Jerimiah Perry and his brother, Marion, were two of fifteen students who did not pass a mandatory swim test administered in a lake prior to the July trip, TDSB director of education John Malloy said.

Perry was swimming with classmates in the park’s Big Trout Lake during a camping trip on July 4 when he suddenly went under the water and didn’t resurface.

His body was found the next day.

Malloy said the board procedure required that Perry be offered swimming lessons and an additional swim test before being allowed on the camping trip, but records indicate Perry was not offered any lessons or an additional test before he was cleared to go.

“I am deeply troubled by these findings, that such a critical safety requirement in our procedures appears not to have been followed,” Malloy said. “On behalf of the TDSB, I offer my most sincere apology and regret.”

Speaking on Wednesday afternoon, Jeremiah’s father, Joshua Anderson, told reporters he and the rest of the family were still processing revelations from the board’s ongoing investigation.

“I’m not satisfied, I will never be satisfied, but I am appreciative,” Anderson said of the board and its efforts.

Malloy added that none of the students who failed the swim tests should have been allowed on the trip, and he could not say why they were allowed to go.

“The core of our investigation revolves around how this could have happened.”

Two other students who went on the trip did not even undergo a swim test, Malloy said.

Going forward, the board will require school principals to verify that students have completed and passed physical capability tests before a trip will be allowed to proceed.

Students wishing to embark on trips will be provided with their test results, as well as their parents, Malloy said.

Further measures will be announced once the board completes a formal review of its field trip procedures.

“(Parents) must have confidence that the appropriate safety measures are in place,” Malloy said. “We take this responsibility seriously and we will work diligently to restore confidence.”

When asked whether the outcome of the trip would have been different if he was given notice that his son failed his swim test, Anderson seemed to agree it would.

“I think everything would have changed. . . everything would have been different.”

He said that he hoped the board would continue to develop ways to make sure what happened to Jeremiah would never happen again.

“I can only hope that it’s not just lip service or something on paper – that they actually do it.”

He said outdoor trips like the one his sons were on can be “life and death.”

Anderson previously told CTV News Toronto that he believed his son was allowed to wear a life jacket during his test.

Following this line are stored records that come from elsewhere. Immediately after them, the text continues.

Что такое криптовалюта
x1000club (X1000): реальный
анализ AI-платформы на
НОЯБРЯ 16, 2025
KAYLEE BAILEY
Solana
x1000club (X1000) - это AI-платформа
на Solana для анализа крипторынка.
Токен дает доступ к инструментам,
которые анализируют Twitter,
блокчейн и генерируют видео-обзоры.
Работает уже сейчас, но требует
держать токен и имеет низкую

But students who went on the trip with Jeremiah said he was not wearing any flotation device around the time he was last seen.

Malloy said the two teachers who organized and led the trip into Algonquin Park, which involved canoeing and portaging over the span of several days, have declined to speak with school board investigators regarding what occurred, on the advice of legal counsel.

Both teachers are currently on home assignment.

The Coroner's office and Renfrew County OPP are also investigating the incident, both organizations told CP24 Wednesday that their inquiries are ongoing and no further information could be released.